In the present case we do not find sufficient evidence the first element was met. The discussion which led to Ms. Richardson’s termination took place in a private conference room at East River with herself, her immediate supervisor, the general manager, and one other manager being present. There is no evidence that voices were raised, profanity used, or that Ms. Richardson was not given an opportunity to rebut the allegations against her. Following this discussion, Ms. Richardson was escorted to her office by her immediate supervisor where she gathered her personal belongings and left the *29building. The conduct was civilized, if not particularly pleasant for Ms. Richardson. We recognize that a person whose employment is terminated by discharge will likely be upset, but we find nothing in the conduct of the defendants that rises to the level of extreme or outrageous conduct.2 Likewise, we have reviewed Ms. Richardson’s claim of negligent infliction of emotional distress and find no evidence to support that claim.

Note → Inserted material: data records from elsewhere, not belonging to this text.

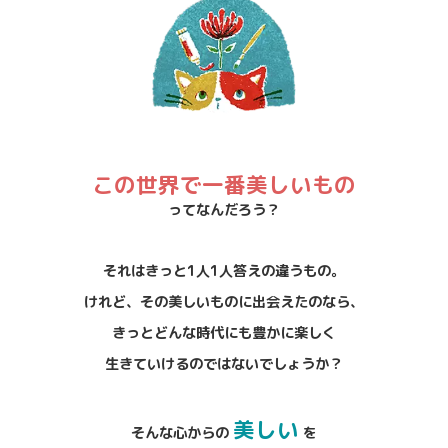
この世界で一番美しいもの
ってなんだろう？
それはきっと1人1人答えの違うもの。
けれど、その美しいものに出会えたのなら、
きっとどんな時代にも豊かに楽しく
生きていけるのではないでしょうか？
美しい
そんな心からの
を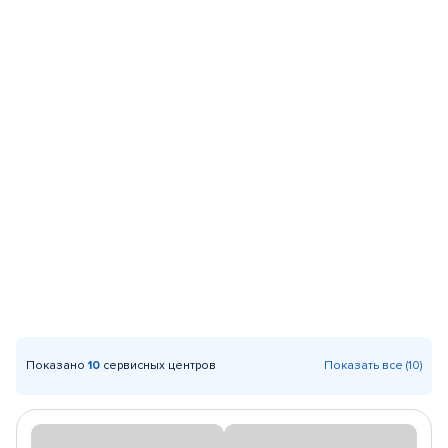
Показано
10
сервисных центров
Показать все (10)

We affirm the trial court on all issues.
MILLER, C.J., concurs. AMUNDSON and KONENKAMP, JJ., concur in part and dissent in part. SABERS, J., dissents. GILBERTSON, J., not having been a member of the Court at the time this case was submitted, did not participate.. Regarding this first element, the Restatement comment d states the defendant’s conduct must *28be extreme and outrageous, and it is not enough that the defendant has intended to inflict emotional distress. Comment g provides that one is never liable when doing no more than insisting upon one's legal rights in a permissible way, “even though he is well aware that such insistence is certain to cause emotional distress."
. Neither Richardson's employment history, nor Nelson's thoughts or intent (the second element of an intentional infliction of emotional distress claim), factor into an examination of the actual conduct which must be extreme and outrageous.